Exercise objective: What is needed is an exact repetition of the lines from the first one in the data through the line with "organisations qui ne", with no pictures.

------

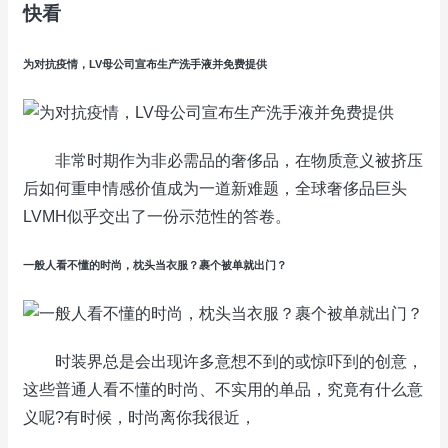
快看
为对抗疫情，LV母公司宣布生产洗手液并免费提供
非常时期作为非必需品的奢侈品，在物质意义被挤压
后如何重申情感价值成为一道新难题，全球奢侈品巨头
LVMH似乎交出了一份示范性的答卷。
一般人看不懂的时尚，枕头当衣服？裹个被单就出门？
时装界总是会出现许多意想不到的或惊吓到的创意，
这些普通人看不懂的时尚、不实用的单品，究竟有什么意
义呢?有时候，时尚离你我很近，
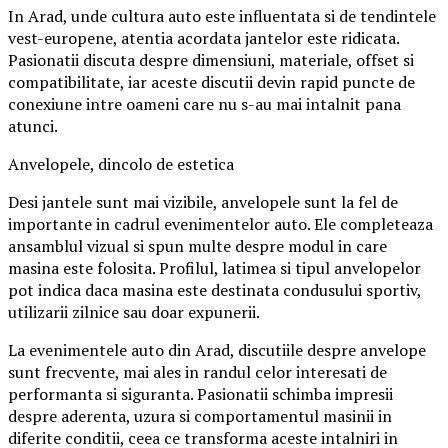
In Arad, unde cultura auto este influentata si de tendintele
vest-europene, atentia acordata jantelor este ridicata.
Pasionatii discuta despre dimensiuni, materiale, offset si
compatibilitate, iar aceste discutii devin rapid puncte de
conexiune intre oameni care nu s-au mai intalnit pana
atunci.
Anvelopele, dincolo de estetica
Desi jantele sunt mai vizibile, anvelopele sunt la fel de
importante in cadrul evenimentelor auto. Ele completeaza
ansamblul vizual si spun multe despre modul in care
masina este folosita. Profilul, latimea si tipul anvelopelor
pot indica daca masina este destinata condusului sportiv,
utilizarii zilnice sau doar expunerii.
La evenimentele auto din Arad, discutiile despre anvelope
sunt frecvente, mai ales in randul celor interesati de
performanta si siguranta. Pasionatii schimba impresii
despre aderenta, uzura si comportamentul masinii in
diferite conditii, ceea ce transforma aceste intalniri in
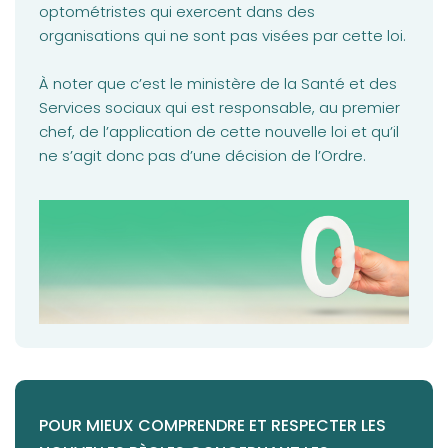
optométristes qui exercent dans des
organisations qui ne sont pas visées par cette loi.
À noter que c’est le ministère de la Santé et des
Services sociaux qui est responsable, au premier
chef, de l’application de cette nouvelle loi et qu’il
ne s’agit donc pas d’une décision de l’Ordre.
POUR MIEUX COMPRENDRE ET RESPECTER LES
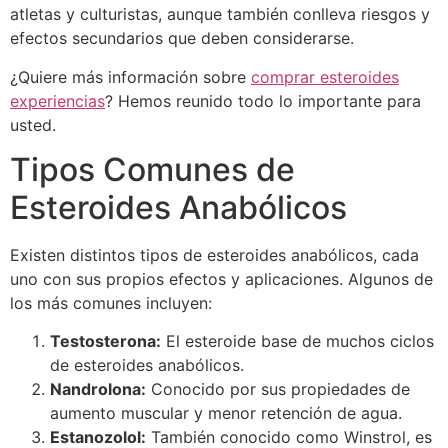
atletas y culturistas, aunque también conlleva riesgos y
efectos secundarios que deben considerarse.
¿Quiere más información sobre
comprar esteroides
experiencias
? Hemos reunido todo lo importante para
usted.
Tipos Comunes de
Esteroides Anabólicos
Existen distintos tipos de esteroides anabólicos, cada
uno con sus propios efectos y aplicaciones. Algunos de
los más comunes incluyen:
Testosterona:
El esteroide base de muchos ciclos
de esteroides anabólicos.
Nandrolona:
Conocido por sus propiedades de
aumento muscular y menor retención de agua.
Estanozolol:
También conocido como Winstrol, es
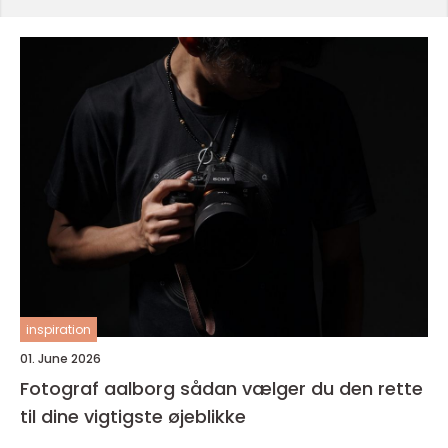
inspiration
01. June 2026
Fotograf aalborg sådan vælger du den rette
til dine vigtigste øjeblikke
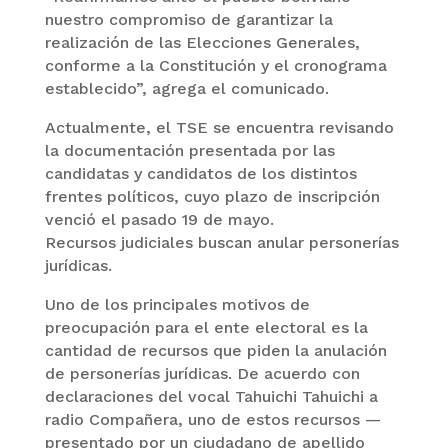
nuestro compromiso de garantizar la
realización de las Elecciones Generales,
conforme a la Constitución y el cronograma
establecido”, agrega el comunicado.
Actualmente, el TSE se encuentra revisando
la documentación presentada por las
candidatas y candidatos de los distintos
frentes políticos, cuyo plazo de inscripción
venció el pasado 19 de mayo.
Recursos judiciales buscan anular personerías
jurídicas.
Uno de los principales motivos de
preocupación para el ente electoral es la
cantidad de recursos que piden la anulación
de personerías jurídicas. De acuerdo con
declaraciones del vocal Tahuichi Tahuichi a
radio Compañera, uno de estos recursos —
presentado por un ciudadano de apellido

------

Solved problem:
快看
为对抗疫情，LV母公司宣布生产洗手液并免费提供
非常时期作为非必需品的奢侈品，在物质意义被挤压
后如何重申情感价值成为一道新难题，全球奢侈品巨头
LVMH似乎交出了一份示范性的答卷。
一般人看不懂的时尚，枕头当衣服？裹个被单就出门？
时装界总是会出现许多意想不到的或惊吓到的创意，
这些普通人看不懂的时尚、不实用的单品，究竟有什么意
义呢?有时候，时尚离你我很近，
In Arad, unde cultura auto este influentata si de tendintele
vest-europene, atentia acordata jantelor este ridicata.
Pasionatii discuta despre dimensiuni, materiale, offset si
compatibilitate, iar aceste discutii devin rapid puncte de
conexiune intre oameni care nu s-au mai intalnit pana
atunci.
Anvelopele, dincolo de estetica
Desi jantele sunt mai vizibile, anvelopele sunt la fel de
importante in cadrul evenimentelor auto. Ele completeaza
ansamblul vizual si spun multe despre modul in care
masina este folosita. Profilul, latimea si tipul anvelopelor
pot indica daca masina este destinata condusului sportiv,
utilizarii zilnice sau doar expunerii.
La evenimentele auto din Arad, discutiile despre anvelope
sunt frecvente, mai ales in randul celor interesati de
performanta si siguranta. Pasionatii schimba impresii
despre aderenta, uzura si comportamentul masinii in
diferite conditii, ceea ce transforma aceste intalniri in
optométristes qui exercent dans des
organisations qui ne sont pas visées par cette loi.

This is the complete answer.